Purpose

In this project, students will demonstrate their understanding of the normal distribution, sampling distributions, and confidence intervals and hypothesis tests.


Question 1

Assume IQ scores are normally distributed with a mean of 100 and a standard deviation of 15. If a person is randomly selected, find each of the requested probabilities. Here, x, denotes the IQ of the randomly selected person.

  1. P(x > 110)
# Probabilty that x will be greater than 110 for a randomly selected person
1-pnorm(110, mean= 100, sd = 15)
## [1] 0.2524925

The probabilty that x will be greater than 110 for a randomly selected person is 25.25%.

  1. P(x < 110)
# Probabilty that x will be less than 110 for a randomly selected person
pnorm(110, mean= 100, sd = 15)
## [1] 0.7475075

The probabilty that x will be less than 110 for a randomly selected person is 74.75%.

Question 2

a.What is the probability that a randomly selected student will have an IQ between 80 and 120? (We haven’t explicitly learned. Think about it though.)

# Find the probability that a randomly selected student will have an IQ between 80 and 120
pnorm(120, mean = 100, sd = 15, lower.tail=TRUE) - pnorm(80, mean = 100, sd = 15, lower.tail=TRUE)
## [1] 0.8175776

The probability that a random selected student will have an IQ between 80 and 120 is 81.76%.
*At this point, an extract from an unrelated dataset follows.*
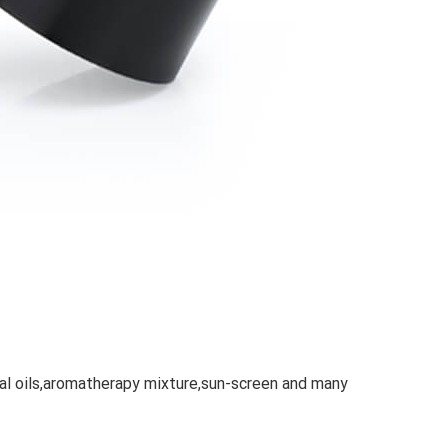
ial oils,aromatherapy mixture,sun-screen and many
  1. Suppose that a random sample of 12 students is selected. What is the probability that their mean IQ is greater than 110?
# Probability of sample mean 110 or higher for a sample of n = 12
pnorm(110, 100, sd = 15/sqrt(12), lower.tail = FALSE)
## [1] 0.01046067

The probability that the mean IQ of 12 randomly selected students will be greater than 110 is 1.05%.

Question 3

Load and store the sample NSCC Student Dataset using the read.csv() function. Find the mean, standard deviation, and sample size of the PulseRate variable in this dataset and answer the question that follows below.
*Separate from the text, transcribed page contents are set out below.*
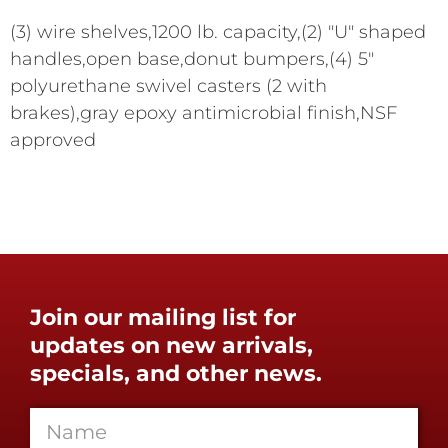
(3) wire shelves,1200 lb. capacity,(2) "U" shaped
handles,open base,donut bumpers,(4) 5"
polyurethane swivel casters (2 with
brakes),gray epoxy antimicrobial finish,NSF
approved
Join our mailing list for
updates on new arrivals,
specials, and other news.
# Store the NSCC student dataset in environment
nscc_students <- read.csv("E:/stats/nscc_student_data.csv")
# Find the mean pulse rate of this sample
mean(nscc_students$PulseRate, na.rm = TRUE)
## [1] 73.47368
# Find the std dev of pulse rates of this sample
sd(nscc_students$PulseRate, na.rm = TRUE)
## [1] 12.51105
# Find the sample size of pulse rates (hint: its how many non-NA values are there)
table(is.na(nscc_students$PulseRate))
## 
## FALSE  TRUE 
##    38     2

The likeliness that the population mean pulse rate for all NSCC students being exactly equal to 73.47 is 0.

Question 4

If we assume the mean pulse rate for all NSCC students is \(\sigma = 12\), construct a 95% confidence interval for the mean pulse rate of all NSCC students and conclude in a complete sentence below.
(Note: we can create a valid confidence interval here since n > 30)

# Store mean
mean_PulseRate <- mean(nscc_students$PulseRate, na.rm = TRUE)
sd_PulseRate <- sd(nscc_students$PulseRate, na.rm = TRUE)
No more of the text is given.